**BRIEF:**
An exact copy of every record is needed, with all pictures omitted.

-------- SUPPLIED ENTRIES

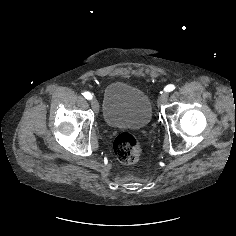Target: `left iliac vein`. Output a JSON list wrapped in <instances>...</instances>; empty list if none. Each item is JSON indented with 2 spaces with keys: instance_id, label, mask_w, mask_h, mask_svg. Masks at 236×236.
Segmentation results:
<instances>
[{
  "instance_id": "4c4485c4",
  "label": "left iliac vein",
  "mask_w": 236,
  "mask_h": 236,
  "mask_svg": "<svg viewBox=\"0 0 236 236\" xmlns=\"http://www.w3.org/2000/svg\"><path fill=\"white\" fill-rule=\"evenodd\" d=\"M168 97H169L168 93L161 94V96L159 97V100H158V105L165 104L167 102V100H168Z\"/></svg>"
}]
</instances>
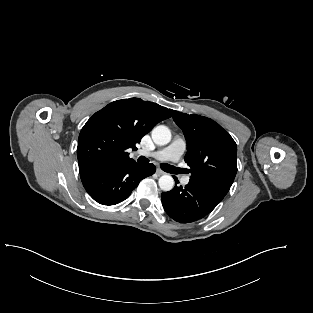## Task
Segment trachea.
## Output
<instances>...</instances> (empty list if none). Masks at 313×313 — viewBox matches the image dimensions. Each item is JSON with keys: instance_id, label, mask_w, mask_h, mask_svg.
Segmentation results:
<instances>
[{"instance_id": "trachea-1", "label": "trachea", "mask_w": 313, "mask_h": 313, "mask_svg": "<svg viewBox=\"0 0 313 313\" xmlns=\"http://www.w3.org/2000/svg\"><path fill=\"white\" fill-rule=\"evenodd\" d=\"M137 161H138V163L146 164L149 162V159L144 157V156H140L137 159ZM161 168H162V170H164L165 172H168V173H176L178 171L177 168H175L174 166H171L169 164H161Z\"/></svg>"}]
</instances>
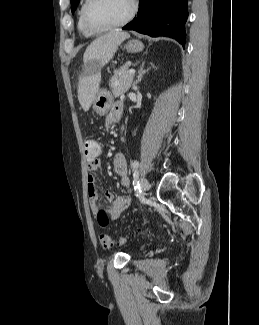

----------------

**EXPECTED ANSWER:**
Target: `left iliac vein`. Output a JSON list wrapped in <instances>...</instances>; empty list if none. Each item is JSON indented with 2 spaces with keys: instance_id, label, mask_w, mask_h, mask_svg. Masks at 236×236.
Segmentation results:
<instances>
[{
  "instance_id": "4c4485c4",
  "label": "left iliac vein",
  "mask_w": 236,
  "mask_h": 236,
  "mask_svg": "<svg viewBox=\"0 0 236 236\" xmlns=\"http://www.w3.org/2000/svg\"><path fill=\"white\" fill-rule=\"evenodd\" d=\"M168 97H169L168 93L161 94V96L159 97V100H158V105L165 104L167 102V100H168Z\"/></svg>"
}]
</instances>
## Task
Segment trachea.
## Output
<instances>...</instances> (empty list if none). Masks at 313×313 — viewBox matches the image dimensions. Each item is JSON with keys: instance_id, label, mask_w, mask_h, mask_svg.
Segmentation results:
<instances>
[{"instance_id": "trachea-1", "label": "trachea", "mask_w": 313, "mask_h": 313, "mask_svg": "<svg viewBox=\"0 0 313 313\" xmlns=\"http://www.w3.org/2000/svg\"><path fill=\"white\" fill-rule=\"evenodd\" d=\"M137 161H138V163L146 164L149 162V159L144 157V156H140L137 159ZM161 168H162V170H164L165 172H168V173H176L178 171L177 168H175L174 166H171L169 164H161Z\"/></svg>"}]
</instances>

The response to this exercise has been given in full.